EXERCISE OBJECTIVE: Extract all lines in the data that contain the word "Orhan".

DATA PROVIDED:
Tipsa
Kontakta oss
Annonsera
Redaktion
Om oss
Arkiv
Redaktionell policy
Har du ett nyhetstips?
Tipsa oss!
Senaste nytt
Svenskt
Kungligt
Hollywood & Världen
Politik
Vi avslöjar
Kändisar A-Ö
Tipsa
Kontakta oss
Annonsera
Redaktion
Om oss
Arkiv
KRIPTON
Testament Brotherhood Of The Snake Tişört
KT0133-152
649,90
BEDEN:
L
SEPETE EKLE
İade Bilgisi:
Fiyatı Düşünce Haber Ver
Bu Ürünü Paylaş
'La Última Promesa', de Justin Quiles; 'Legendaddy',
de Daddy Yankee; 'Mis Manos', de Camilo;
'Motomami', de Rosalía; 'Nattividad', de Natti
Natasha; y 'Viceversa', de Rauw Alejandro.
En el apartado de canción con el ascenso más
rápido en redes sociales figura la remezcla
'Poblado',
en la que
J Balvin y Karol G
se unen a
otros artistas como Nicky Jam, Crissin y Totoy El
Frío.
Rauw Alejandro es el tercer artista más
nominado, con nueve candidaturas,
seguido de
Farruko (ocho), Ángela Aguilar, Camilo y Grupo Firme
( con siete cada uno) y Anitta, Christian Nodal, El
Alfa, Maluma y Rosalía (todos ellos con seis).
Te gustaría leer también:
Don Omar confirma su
--
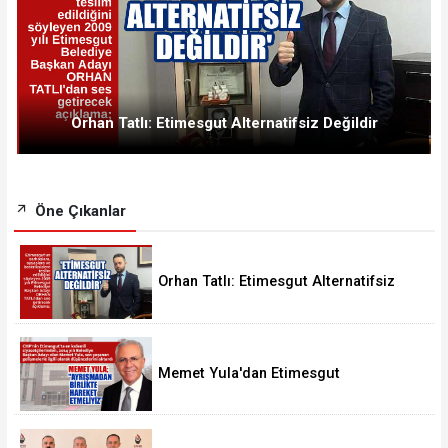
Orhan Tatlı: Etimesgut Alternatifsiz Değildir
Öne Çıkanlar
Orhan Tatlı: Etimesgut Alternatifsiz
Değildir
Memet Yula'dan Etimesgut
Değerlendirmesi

EXERCISE SOLUTION:
Orhan Tatlı: Etimesgut Alternatifsiz Değildir
Orhan Tatlı: Etimesgut Alternatifsiz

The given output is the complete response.